Expect Lifelong Changes: The Social Security Administration (SSA) is raising the Full Retirement Age (FRA) in August 2025, marking another milestone in the gradual shift away from the old retirement benchmark of 65. This update impacts people born in specific years and may affect your benefits planning.
Why the Retirement Age Is Changing
The full retirement age has been rising incrementally over decades to reflect increased life expectancy and strengthen the Social Security Trust Fund. Originally set at 65, it now increases based on your birth year, following rules established under the 1983 Social Security reforms.
This change helps maintain the program’s financial sustainability while aligning benefits with modern longevity trends.
Who Is Affected by the 2025 Adjustment
Birth Year | Prev. FRA | New FRA (Aug 2025) |
---|---|---|
1958 | 66 years, 8 months | — |
1959 | 66 years, 8 months | 66 years, 10 months |
1960 or later | 67 years | 67 years |
Those born in 1959 will see their FRA increase to 66 years and 10 months, beginning in August 2025. For everyone born in 1960 or later, FRA will remain at 67, but the expectation to reach that milestone begins for retirees in coming years. This change takes effect automatically and affects benefit eligibility.
Why It Matters: FRA and Benefit Amounts
Your Full Retirement Age determines when you qualify for full monthly Social Security benefits. Claiming earlier (as early as age 62) results in permanent reductions—up to 30% less for those born in or after 1960.
Conversely, delaying benefits past FRA up to age 70 increases your monthly benefit by 8% annually. That means waiting until age 70 can boost your benefit by up to 24%, significantly enhancing lifetime Social Security income.

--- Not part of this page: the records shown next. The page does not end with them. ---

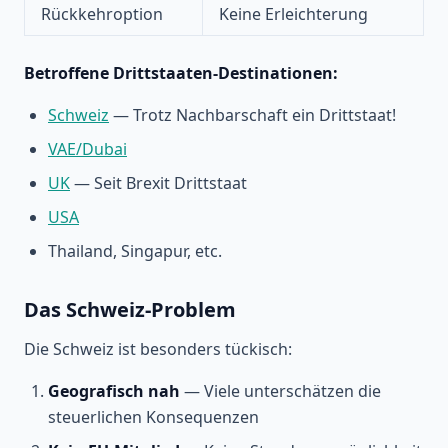
Rückkehroption
Keine Erleichterung
Betroffene Drittstaaten-Destinationen:
Schweiz
— Trotz Nachbarschaft ein Drittstaat!
VAE/Dubai
UK
— Seit Brexit Drittstaat
USA
Thailand, Singapur, etc.
Das Schweiz-Problem
Die Schweiz ist besonders tückisch:
Geografisch nah
— Viele unterschätzen die
steuerlichen Konsequenzen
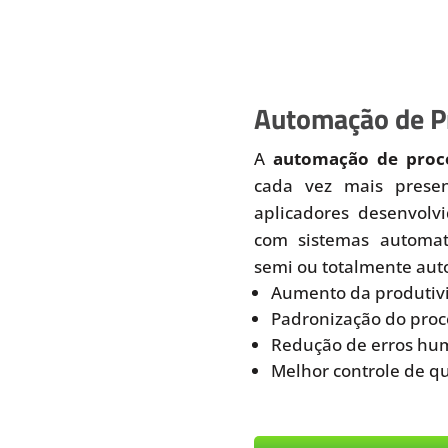
Automação de Pr
A
automação de proce
cada vez mais prese
aplicadores desenvolv
com sistemas automati
semi ou totalmente aut
Aumento da produtiv
Padronização do proc
Redução de erros hu
Melhor controle de q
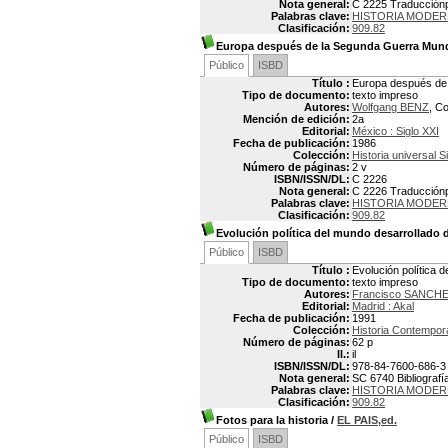
Nota general:
C 2225 Traducciónp
Palabras clave:
HISTORIA MODER
Clasificación:
909.82
Europa después de la Segunda Guerra Mund
Público
ISBD
Título :
Europa después de 
Tipo de documento:
texto impreso
Autores:
Wolfgang BENZ
, C
Mención de edición:
2a
Editorial:
México : Siglo XXI
Fecha de publicación:
1986
Colección:
Historia universal Si
Número de páginas:
2 v
ISBN/ISSN/DL:
C 2226
Nota general:
C 2226 Traducciónpo
Palabras clave:
HISTORIA MODER
Clasificación:
909.82
Evolución política del mundo desarrollado
Público
ISBD
Título :
Evolución política
Tipo de documento:
texto impreso
Autores:
Francisco SANCH
Editorial:
Madrid : Akal
Fecha de publicación:
1991
Colección:
Historia Contempo
Número de páginas:
62 p
Il.:
il
ISBN/ISSN/DL:
978-84-7600-686-3
Nota general:
SC 6740 Bibliografía
Palabras clave:
HISTORIA MODER
Clasificación:
909.82
Fotos para la historia
/
EL PAIS,ed.
Público
ISBD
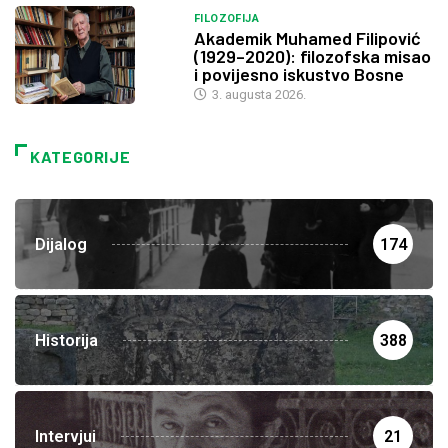
FILOZOFIJA
Akademik Muhamed Filipović
(1929–2020): filozofska misao
i povijesno iskustvo Bosne
3. augusta 2026.
KATEGORIJE
Dijalog
174
Historija
388
Intervjui
21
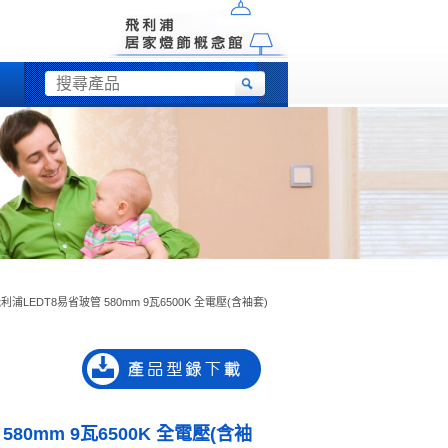
利浦LEDT8易省玻管 580mm 9瓦6500K 全電壓(含袖套)
580mm 9瓦6500K 全電壓(含袖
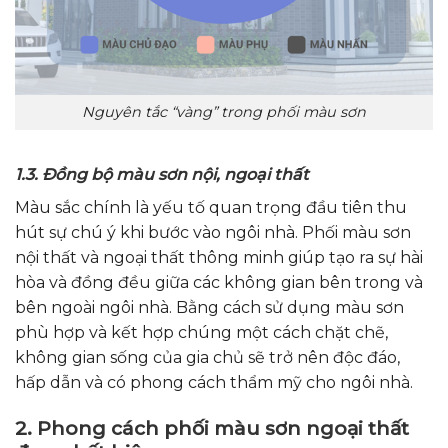
Nguyên tắc “vàng” trong phối màu sơn
1.3. Đồng bộ màu sơn nội, ngoại thất
Màu sắc chính là yếu tố quan trọng đầu tiên thu
hút sự chú ý khi bước vào ngôi nhà. Phối màu sơn
nội thất và ngoại thất thông minh giúp tạo ra sự hài
hòa và đồng đều giữa các không gian bên trong và
bên ngoài ngôi nhà. Bằng cách sử dụng màu sơn
phù hợp và kết hợp chúng một cách chặt chẽ,
không gian sống của gia chủ sẽ trở nên độc đáo,
hấp dẫn và có phong cách thẩm mỹ cho ngôi nhà.
2. Phong cách phối màu sơn ngoại thất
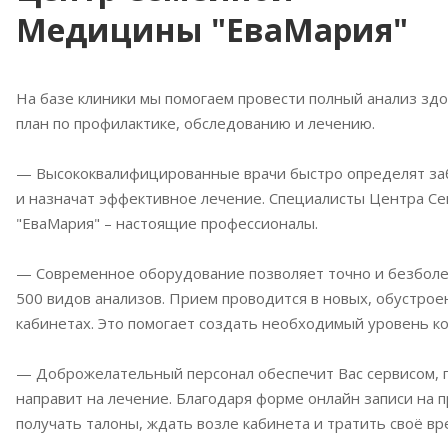
Медицины "ЕваМария"
На базе клиники мы помогаем провести полный анализ здо
план по профилактике, обследованию и лечению.
— Высококвалифицированные врачи быстро определят за
и назначат эффективное лечение. Специалисты Центра 
"ЕваМария" – настоящие профессионалы.
— Современное оборудование позволяет точно и безболе
500 видов анализов. Прием проводится в новых, обустро
кабинетах. Это помогает создать необходимый уровень к
— Доброжелательный персонал обеспечит Вас сервисом, 
направит на лечение. Благодаря форме онлайн записи на 
получать талоны, ждать возле кабинета и тратить своё вр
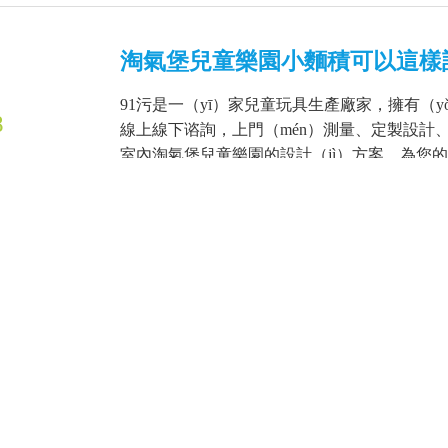
淘氣堡兒童樂園小麵積可以這樣設（
91污是一（yī）家兒童玩具生產廠家，擁有（y
8
線上線下谘詢，上門（mén）測量、定製設計
室內淘氣堡兒童樂園的設計（jì）方案，為您的投
戶外無動力遊樂設備——組合滑
很多家（jiā）長願意帶（dài）著孩子親近戶
6
的目的。高品質的戶外（wài）活動，當然少不
（gāo）樂迪做（zuò）為兒童遊樂設施（shī）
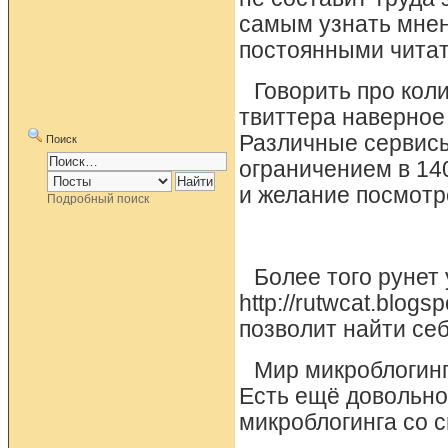
самым узнать мнен
постоянными чита
Говорить про кол
твиттера наверное
Различные сервисы
Поиск
ограничением в 14
и желание посмотре
Подробный поиск
Более того рунет
http://rutwcat.blog
позволит найти себ
Мир микроблогинг
Есть ещё довольно
микроблогинга со 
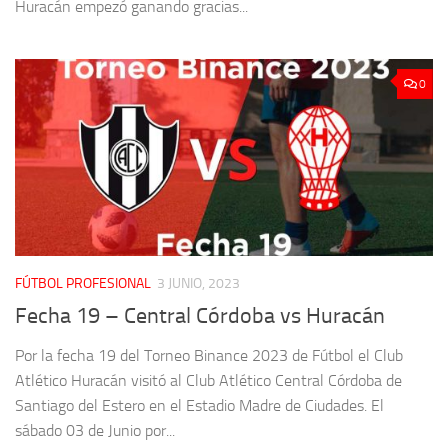
Huracán empezó ganando gracias...
0
FÚTBOL PROFESIONAL
3 JUNIO, 2023
Fecha 19 – Central Córdoba vs Huracán
Por la fecha 19 del Torneo Binance 2023 de Fútbol el Club
Atlético Huracán visitó al Club Atlético Central Córdoba de
Santiago del Estero en el Estadio Madre de Ciudades. El
sábado 03 de Junio por...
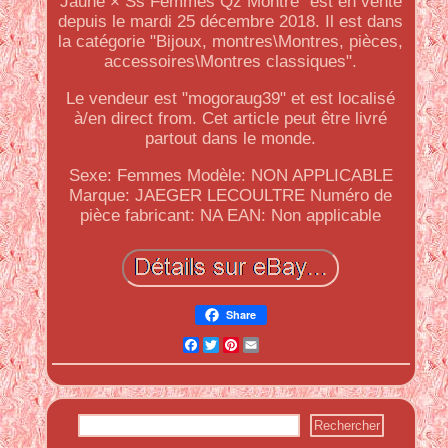
Jaune × Ss Femmes Qz Montre" est en vente
depuis le mardi 25 décembre 2018. Il est dans
la catégorie "Bijoux, montres\Montres, pièces,
accessoires\Montres classiques".
Le vendeur est "mogoraug39" et est localisé
à/en direct from. Cet article peut être livré
partout dans le monde.
Sexe: Femmes
Modèle: NON APPLICABLE
Marque: JAEGER LECOULTRE
Numéro de
pièce fabricant: NA
EAN: Non applicable
Share
Facebook
Twitter
Pinterest
Email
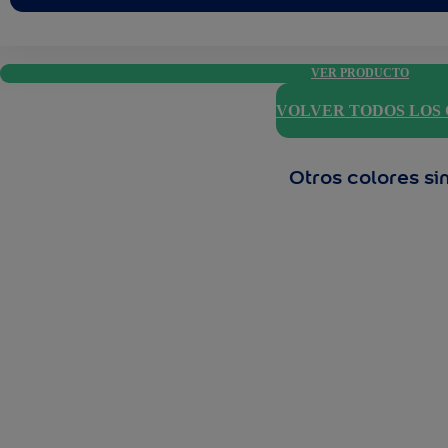
VER PRODUCTO
VOLVER TODOS LOS
Otros colores si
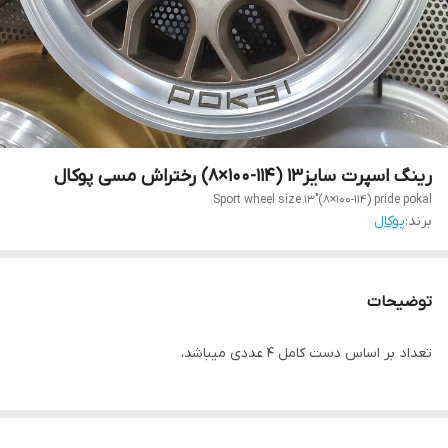
رینگ اسپرت سایز۱۳ (۱۱۴-۱۰۰×۸) رختراش مسی پوکال
Sport wheel size 13"(8×100-114) pride pokal
برند:
پوکال
توضیحات
تعداد بر اساس دست کامل ۴ عددی میباشد،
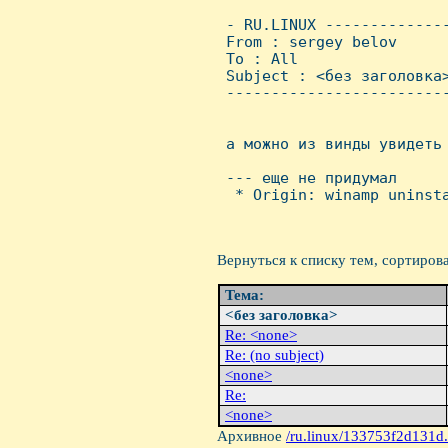
 - RU.LINUX -------------
 From : sergey belov     
 To : All

 Subject : <без заголовка>
 ------------------------
 а можно из винды увидеть 
 --- еще не придумал

  * Origin: winamp uninsta
Вернуться к списку тем, сортиров
Тема:
<без заголовка>
Re: <none>
Re: (no subject)
<none>
Re:
<none>
Архивное
/ru.linux/133753f2d131d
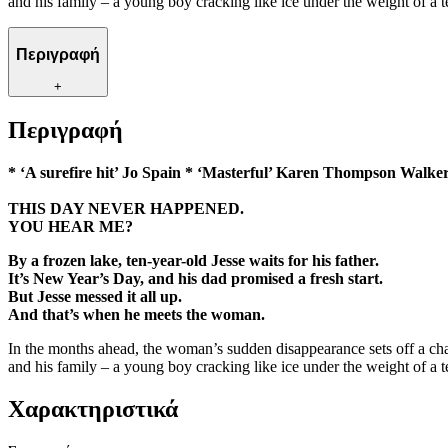
and his family – a young boy cracking like ice under the weight of a te
Περιγραφή
+
Περιγραφή
* ‘A surefire hit’ Jo Spain *
‘Masterful’ Karen Thompson Walker *
THIS DAY NEVER HAPPENED.
YOU HEAR ME?
By a frozen lake, ten-year-old Jesse waits for his father.
It’s New Year’s Day, and his dad promised a fresh start.
But Jesse messed it all up.
And that’s when he meets the woman.
In the months ahead, the woman’s sudden disappearance sets off a chain
and his family – a young boy cracking like ice under the weight of a te
Χαρακτηριστικά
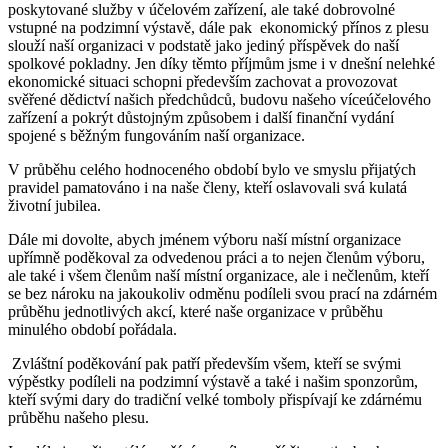
poskytované služby v účelovém zařízení, ale také dobrovolné
vstupné na podzimní výstavě, dále pak ekonomický přínos z plesu
slouží naší organizaci v podstatě jako jediný příspěvek do naší
spolkové pokladny. Jen díky těmto příjmům jsme i v dnešní nelehké
ekonomické situaci schopni především zachovat a provozovat
svěřené dědictví našich předchůdců, budovu našeho víceúčelového
zařízení a pokrýt důstojným způsobem i další finanční vydání
spojené s běžným fungováním naší organizace.
V průběhu celého hodnoceného období bylo ve smyslu přijatých
pravidel pamatováno i na naše členy, kteří oslavovali svá kulatá
životní jubilea.
Dále mi dovolte, abych jménem výboru naší místní organizace
upřímně poděkoval za odvedenou práci a to nejen členům výboru,
ale také i všem členům naší místní organizace, ale i nečlenům, kteří
se bez nároku na jakoukoliv odměnu podíleli svou prací na zdárném
průběhu jednotlivých akcí, které naše organizace v průběhu
minulého období pořádala.
Zvláštní poděkování pak patří především všem, kteří se svými
výpěstky podíleli na podzimní výstavě a také i našim sponzorům,
kteří svými dary do tradiční velké tomboly přispívají ke zdárnému
průběhu našeho plesu.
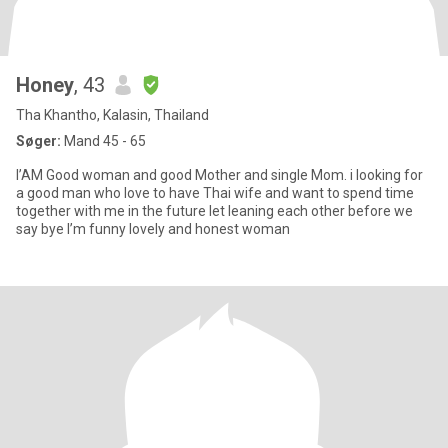
Honey
, 43
Tha Khantho, Kalasin, Thailand
Søger:
Mand 45 - 65
I’AM Good woman and good Mother and single Mom. i looking for
a good man who love to have Thai wife and want to spend time
together with me in the future let leaning each other before we
say bye I’m funny lovely and honest woman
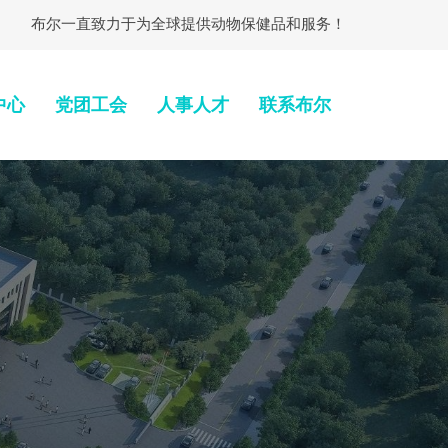
布尔一直致力于为全球提供动物保健品和服务！
中心
党团工会
人事人才
联系布尔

Important Payment & Earnings Rules in 2025
The annual cost-of-living adjustment (COLA) for 2025 is 2.5%, raising average benefits from $1,927 to $1,976 per month. Additionally, earnings limits remain key for working beneficiaries under your FRA:
- Under full retirement age all year: $1 is withheld for every $2 earned over $23,400
- Year of reaching FRA: $1 lost for every $3 earned above $62,160, until the month you hit FRA
After reaching FRA, there is no earnings limit—you can earn freely without deductions, and the SSA may recalculate benefits to include previously withheld amounts.
How the FRA Update Impacts Real-Life Planning
The change isn’t merely administrative—it can influence several aspects of retirement planning:
- Timing decisions: Claiming benefits early may now mean a larger permanent penalty.
- Spousal/survivor planning: Coordinating the claiming strategy with a spouse may reduce overpayment or loss scenarios.
- Delayed credits: People born in 1959 may benefit from delaying until month FRA hits.
- Income planning: If continuing to work, staying aware of earnings thresholds helps avoid deductions.
What to Do Now
- Check your birth year and verify your FRA via your SSA account.
- Use the SSA’s Retirement Age Calculator to assess your benefit amount at different claiming ages.
- Consider your health, anticipated lifespan, personal savings, or employment plans before claiming.
- If married, evaluate spousal or survivor benefits in your claiming strategy.
- Review your earnings record on SSA.gov for accuracy.
With the FRA increasing yet again in August 2025, retiring at 65 is no longer the standard path. This incremental shift—primarily affecting those born in 1959 and beyond—means planning matters more than ever.
Whether you’re deciding on when to claim benefits or how long to work, this change can significantly impact your lifetime retirement income.
FAQs
Can I still claim benefits at age 65?
Yes—but you will receive a reduced amount, less than the full benefit available at your FRA (now higher than 65 for many birth years).
Why did the FRA increase again in August 2025?
It’s part of scheduled increases under the 1983 law, designed to reflect longer life expectancy and preserve Social Security solvency.
How much will benefits increase if I delay past FRA?
If you wait to claim until age 70, your benefit could rise by up to 24% compared to claiming at FRA, thanks to 8% annual delayed retirement credits.